There is an experimental mode called OffScreen Rendering, which renders entirely on CPU in the current version.
You can enable that by enabling `ide.browser.jcef.osr.enabled` registry option.
To access registry, go to **Help | Find Action...** and search for "Registry..."
I have to warn though this mode is experimental, and may result in performance and stability issues.
Thanks for your help. This wouldn't really be an issue if it weren't that PyCharm is such a good development environment for Python - I actually don't find Jupyter notebooks as useful as some do for doing development (being an old school s/w developer, I prefer an IDE like PyCharm), but Jupyter notebooks as documentation and learning tool is the "new thing" everyone wants these days, so I'm trying to make do as best as possible while staying within Pycharm.
I tried your suggestion regarding the Registry change, unfortunately, it didn't work (I have the latest version installed). See "Dedicated GPU memory" in the image below. JCEF helper is still there, as well as PyCharm itself. Part of the problem is also Windows 10, which as you can see hogs nearly half of the physical 2Gig VRAM I have available. The only solution for the latter is probably to work in Linux, which I may yet do.

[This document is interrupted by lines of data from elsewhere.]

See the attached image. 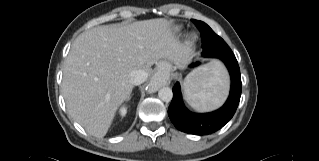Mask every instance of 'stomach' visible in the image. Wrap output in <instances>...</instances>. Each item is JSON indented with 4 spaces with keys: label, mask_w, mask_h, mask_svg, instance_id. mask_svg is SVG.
Listing matches in <instances>:
<instances>
[{
    "label": "stomach",
    "mask_w": 319,
    "mask_h": 161,
    "mask_svg": "<svg viewBox=\"0 0 319 161\" xmlns=\"http://www.w3.org/2000/svg\"><path fill=\"white\" fill-rule=\"evenodd\" d=\"M173 69L171 63L166 60L158 63V73L164 78H168Z\"/></svg>",
    "instance_id": "stomach-1"
}]
</instances>
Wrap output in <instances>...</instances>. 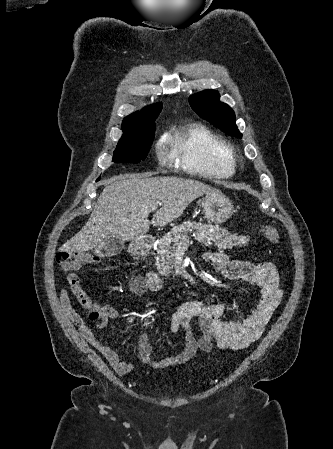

There isn't by any chance a hidden command line option for PyCharm to force it to do rendering on CPU vs GPU??
Just found out that Visual Studio Code has a good way of handling this: a command line option that disables gpu rendering at the application level:
--disable-gpuSince it appears that JCEF and PyCharm itself both use GPU rendering, I think this should be the way to go - allow disabling it everywhere.
I have consulted with the team responsible for JCEF integration with our IDE and, unfortunately, there's no other option implemented. Could you please submit a feature request to https://youtrack.jetbrains.com/ to add the option similar to VS code?
Will do - may take a couple of days given it is the holiday season ;).